Azure Virtual Machine Troubleshooting Guide

Common VM Boot Issues

Virtual machines may fail to boot due to various reasons, including OS corruption, bootloader problems, or hardware configuration errors.

Issue: VM Stuck in Boot Loop

If your VM is repeatedly restarting during the boot process, it often indicates an operating system issue.

Step 1: Access Boot Diagnostics.

Check the boot diagnostics screenshots in the Azure portal to identify the exact stage where the boot process fails. This might show an error message or a blue screen.

Step 2: Repair Boot Configuration Data (BCD).

For Windows VMs, attach the OS disk to a troubleshooting VM and use command-line tools like bcdedit to repair the BCD store.

bootrec /fixmbr
bootrec /fixboot
bootrec /rebuildbcd
Step 3: Check for Corrupted System Files.

Use the System File Checker (SFC) utility on the attached disk to scan for and repair corrupted system files.

sfc /scannow /offbootdir=C:\ /offwindir=C:\Windows
Tip: For Linux VMs, you might need to `chroot` into the OS disk and run fsck or check boot loader configurations (e.g., GRUB).

Connectivity Problems

Troubleshooting VM connectivity involves checking network configurations, security rules, and service availability.

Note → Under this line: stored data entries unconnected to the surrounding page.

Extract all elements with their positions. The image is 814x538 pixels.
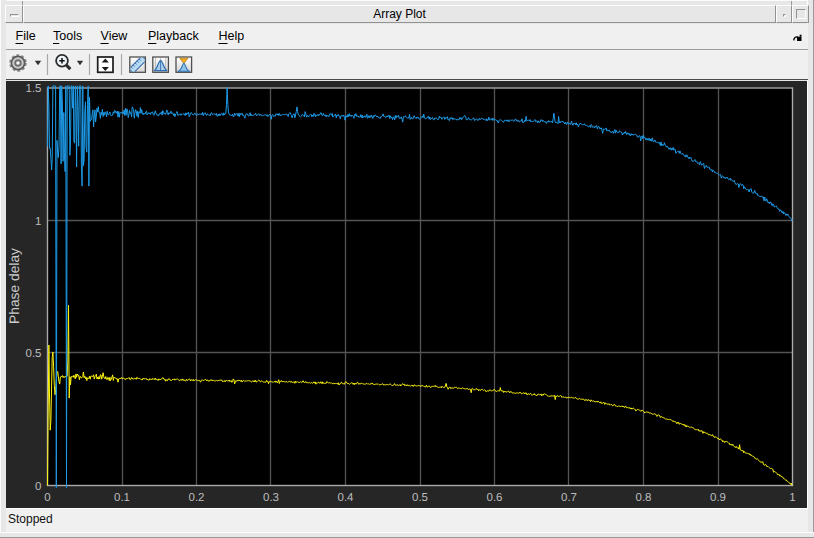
svg-text:0.5: 0.5 (412, 492, 428, 504)
svg-text:Phase delay: Phase delay (7, 248, 22, 324)
svg-text:0.4: 0.4 (338, 492, 355, 504)
svg-text:0.6: 0.6 (487, 492, 503, 504)
svg-text:0.7: 0.7 (561, 492, 577, 504)
svg-text:0.9: 0.9 (710, 492, 726, 504)
svg-text:0: 0 (35, 481, 41, 493)
svg-text:1.5: 1.5 (26, 83, 42, 95)
svg-text:0.5: 0.5 (26, 348, 42, 360)
svg-text:0: 0 (44, 492, 50, 504)
svg-text:1: 1 (35, 216, 41, 228)
svg-text:0.3: 0.3 (263, 492, 279, 504)
svg-text:0.8: 0.8 (636, 492, 652, 504)
svg-text:0.1: 0.1 (114, 492, 130, 504)
svg-text:1: 1 (789, 492, 795, 504)
svg-text:0.2: 0.2 (189, 492, 205, 504)
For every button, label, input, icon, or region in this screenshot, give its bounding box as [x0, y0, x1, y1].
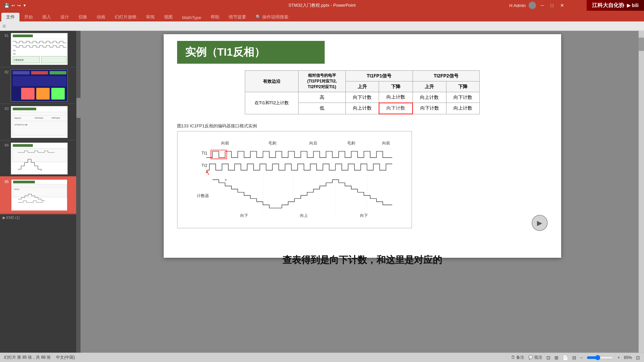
undo-icon[interactable]: ↩ — [11, 3, 15, 8]
slide-thumb-83[interactable]: 83 有效边沿 TI1FP1信号 TI2FP2信号 在TI1和TI2上计数 — [0, 104, 76, 140]
svg-rect-30 — [13, 184, 67, 197]
end-marker: ▶ END (1) — [0, 214, 76, 222]
col-header-ti2fp2: TI2FP2信号 — [413, 71, 479, 81]
view-normal-icon[interactable]: ⊡ — [546, 355, 550, 360]
fit-slide-button[interactable]: ⊡ — [636, 355, 640, 360]
svg-rect-9 — [13, 71, 30, 74]
slide-info: 幻灯片 第 85 张，共 86 张 — [4, 355, 51, 360]
zoom-level: 85% — [624, 355, 632, 360]
slide-thumb-85[interactable]: 85 有效边沿 — [0, 177, 76, 214]
view-slideshow-icon[interactable]: ⊟ — [572, 355, 576, 360]
slide-num-84: 84 — [1, 143, 9, 147]
slide-preview-81: TI1 TI2 计数器波形 — [11, 33, 68, 65]
bilibili-icon: ▶ bili — [627, 3, 639, 8]
tab-mathtype[interactable]: MathType — [177, 14, 206, 21]
row2-c2-highlight: 向下计数 — [379, 103, 413, 114]
level-low: 低 — [299, 103, 345, 114]
maximize-button[interactable]: □ — [549, 2, 555, 9]
slide-num-85: 85 — [1, 180, 9, 184]
figure-box: 向前 毛刺 向后 毛刺 向前 TI1 — [177, 131, 412, 228]
redo-icon[interactable]: ↪ — [17, 3, 21, 8]
comments-button[interactable]: 💬 批注 — [528, 355, 542, 360]
preview-svg-81: TI1 TI2 计数器波形 — [11, 33, 67, 65]
sidebar-scrollbar[interactable] — [76, 31, 80, 353]
svg-text:TI1: TI1 — [13, 50, 16, 52]
slide-num-81: 81 — [1, 34, 9, 38]
row2-c3: 向下计数 — [413, 103, 446, 114]
tab-switch[interactable]: 切换 — [74, 13, 92, 21]
tab-help[interactable]: 帮助 — [206, 13, 224, 21]
svg-rect-17 — [13, 108, 36, 110]
svg-text:向上: 向上 — [300, 213, 308, 218]
level-high: 高 — [299, 92, 345, 103]
scrollbar-thumb[interactable] — [76, 98, 80, 118]
preview-svg-83: 有效边沿 TI1FP1信号 TI2FP2信号 在TI1和TI2上计数 — [11, 106, 67, 138]
notes-button[interactable]: 🗒 备注 — [511, 355, 524, 360]
preview-svg-85: 有效边沿 — [11, 179, 67, 211]
tab-story[interactable]: 情节提要 — [224, 13, 251, 21]
svg-text:计数器: 计数器 — [197, 193, 209, 198]
svg-text:向前: 向前 — [382, 141, 390, 145]
svg-rect-26 — [13, 144, 33, 147]
row2-c1: 向上计数 — [345, 103, 379, 114]
col-header-signal: 相对信号的电平(TI1FP1对应TI2,TI2FP2对应TI1) — [299, 71, 345, 92]
preview-svg-84 — [11, 142, 67, 175]
customize-icon[interactable]: ▼ — [23, 3, 26, 7]
view-reader-icon[interactable]: 📄 — [562, 355, 568, 360]
window-title: STM32入门教程.pptx - PowerPoint — [288, 2, 356, 8]
title-bar-right: H Admin 江科大自化协 ▶ bili ─ □ ✕ — [509, 2, 640, 9]
tab-animation[interactable]: 动画 — [92, 13, 110, 21]
row1-c3: 向上计数 — [413, 92, 446, 103]
tab-slideshow[interactable]: 幻灯片放映 — [110, 13, 141, 21]
title-bar-left: 💾 ↩ ↪ ▼ — [4, 3, 26, 8]
view-grid-icon[interactable]: ⊞ — [554, 355, 558, 360]
slide-thumb-84[interactable]: 84 — [0, 140, 76, 177]
user-avatar — [529, 2, 536, 9]
tab-home[interactable]: 开始 — [19, 13, 38, 21]
toolbar-hint: tE — [3, 24, 6, 28]
svg-text:TI1FP1信号: TI1FP1信号 — [35, 117, 43, 119]
minimize-button[interactable]: ─ — [539, 2, 546, 9]
play-button[interactable]: ▶ — [532, 215, 548, 231]
status-right: 🗒 备注 💬 批注 ⊡ ⊞ 📄 ⊟ – + 85% ⊡ — [511, 355, 640, 360]
zoom-slider[interactable] — [587, 355, 613, 360]
tab-file[interactable]: 文件 — [1, 13, 19, 21]
figure-title: 图133 IC1FP1反相的编码器接口模式实例 — [177, 123, 548, 129]
tab-view[interactable]: 视图 — [159, 13, 177, 21]
tab-design[interactable]: 设计 — [56, 13, 74, 21]
svg-text:向前: 向前 — [221, 141, 229, 145]
svg-rect-29 — [13, 181, 35, 183]
slide-preview-82 — [11, 69, 68, 102]
svg-text:毛刺: 毛刺 — [347, 141, 355, 145]
tab-search[interactable]: 🔍 操作说明搜索 — [251, 13, 293, 21]
zoom-out-button[interactable]: – — [580, 355, 583, 360]
svg-rect-27 — [13, 148, 66, 162]
tab-insert[interactable]: 插入 — [38, 13, 56, 21]
slide-thumb-82[interactable]: 82 — [0, 67, 76, 104]
ribbon-tabs: 文件 开始 插入 设计 切换 动画 幻灯片放映 审阅 视图 MathType 帮… — [0, 11, 644, 21]
svg-text:向下: 向下 — [240, 213, 248, 218]
encoder-table: 有效边沿 相对信号的电平(TI1FP1对应TI2,TI2FP2对应TI1) TI… — [245, 70, 480, 114]
slide-thumb-81[interactable]: 81 TI1 TI2 计数器波形 — [0, 31, 76, 67]
zoom-in-button[interactable]: + — [618, 355, 620, 360]
content-scroll-thumb[interactable] — [639, 38, 644, 51]
svg-text:毛刺: 毛刺 — [268, 141, 276, 145]
svg-text:向后: 向后 — [309, 141, 317, 145]
brand-area: 江科大自化协 ▶ bili — [587, 0, 644, 11]
tab-review[interactable]: 审阅 — [141, 13, 159, 21]
close-button[interactable]: ✕ — [558, 2, 566, 9]
svg-text:TI2: TI2 — [201, 163, 207, 168]
slide-panel: 81 TI1 TI2 计数器波形 — [0, 31, 76, 353]
slide-canvas: 实例（TI1反相） 有效边沿 相对信号的电平(TI1FP1对应TI2,TI2FP… — [164, 34, 561, 258]
slide-num-82: 82 — [1, 70, 9, 74]
svg-rect-14 — [36, 88, 50, 100]
svg-text:计数器波形: 计数器波形 — [14, 59, 24, 61]
svg-text:有效边沿: 有效边沿 — [14, 188, 19, 190]
save-icon[interactable]: 💾 — [4, 3, 9, 8]
svg-rect-13 — [21, 88, 35, 100]
svg-rect-1 — [13, 35, 33, 37]
content-scrollbar[interactable] — [639, 31, 644, 353]
svg-text:有效边沿: 有效边沿 — [14, 117, 21, 119]
bottom-text: 查表得到是向下计数，和这里是对应的 — [164, 254, 561, 266]
window-controls[interactable]: ─ □ ✕ — [539, 2, 566, 9]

Issue: Cannot Connect via RDP/SSH

This is a frequent issue stemming from incorrect network security group (NSG) rules, firewall settings, or the RDP/SSH service not running.

Step 1: Verify NSG Rules.

Ensure that inbound NSG rules allow traffic on port 3389 (RDP) or 22 (SSH) from your IP address or network range to the VM's network interface.

Step 2: Check VM Firewall.

Verify that the operating system's firewall (Windows Firewall or iptables/firewalld on Linux) is configured to allow RDP/SSH connections.

Step 3: Use Network Watcher.

Azure's Network Watcher tool, specifically the IP flow verify and connection troubleshoot features, can quickly diagnose NSG and connectivity issues.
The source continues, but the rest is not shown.